Current Challenges and Solutions
Segmentation and annotation of 3D point clouds face numerous technical and organizational challenges, as well as the need for accurate labeling. Combined solutions are used to achieve automation and high data quality.
FAQ
What is semantic segmentation for 3D point clouds, and why is it important?
Semantic segmentation of 3D point clouds is the process of assigning each point to a specific semantic class. This process involves multi-class labeling, assigning each point to a specific category such as road, vehicle, pedestrian, or vegetation, enabling AI systems to fully understand the environment.
What is the difference between point-based labeling and instance segmentation?
Point-based labeling assigns a class to a point without distinguishing between objects of the same type, while instance segmentation separates each specific object individually.

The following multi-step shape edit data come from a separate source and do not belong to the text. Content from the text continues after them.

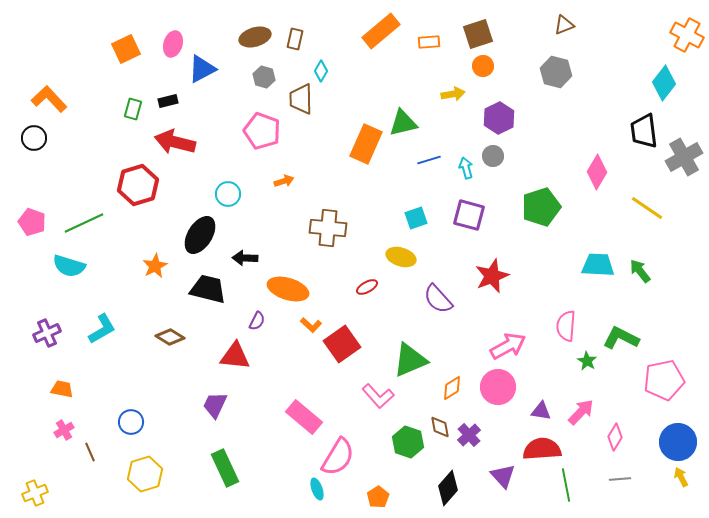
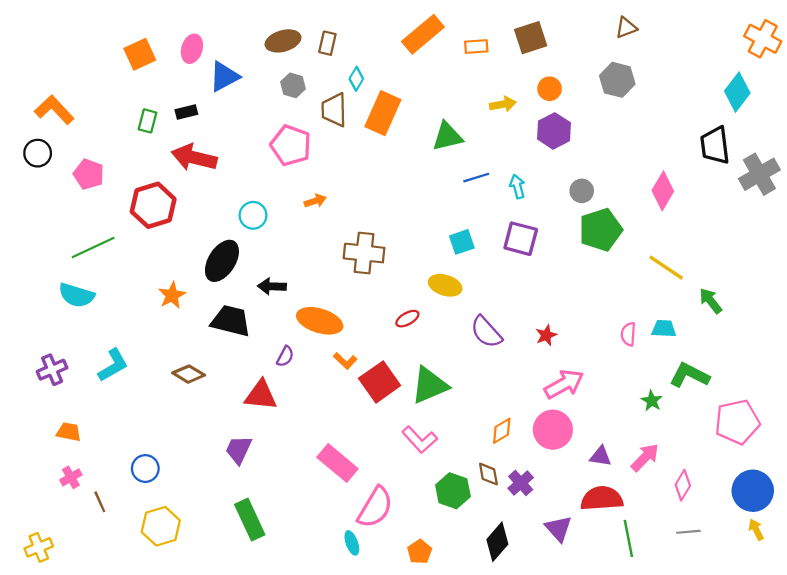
orange circle: (483, 66) -> (550, 89), moved
orange rectangle: (366, 144) -> (383, 113), moved
gray circle: (493, 156) -> (582, 191), moved
yellow line: (647, 208) -> (666, 268), moved
pink pentagon: (32, 222) -> (89, 174), moved
cyan trapezoid: (598, 265) -> (664, 329), moved, size x0.7
red star: (492, 276) -> (546, 335), moved, size x0.6
pink semicircle: (566, 326) -> (628, 334), moved, size x0.7
green triangle: (410, 360) -> (430, 385), moved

Which classical algorithms are still crucial for segmentation?
Classical algorithms, such as RANSAC, DBSCAN, Region Growing, and the Hough Transform, are crucial for point cloud segmentation due to their robustness in extracting geometric primitives and clusters, even in the presence of noisy data.
Which deep learning families are most commonly used for point data?
Point-based networks (PointNet, PointNet++), voxel-based 3D CNN, graph neural networks (GNN), and projection-based CNN families are used to work with point data.
How should teams collect domain-specific scans and labels?
Teams should collect domain-specific scans and labels through purposeful planning of acquisition scenarios, accurate annotation of data, and the use of application-specific class taxonomy standards.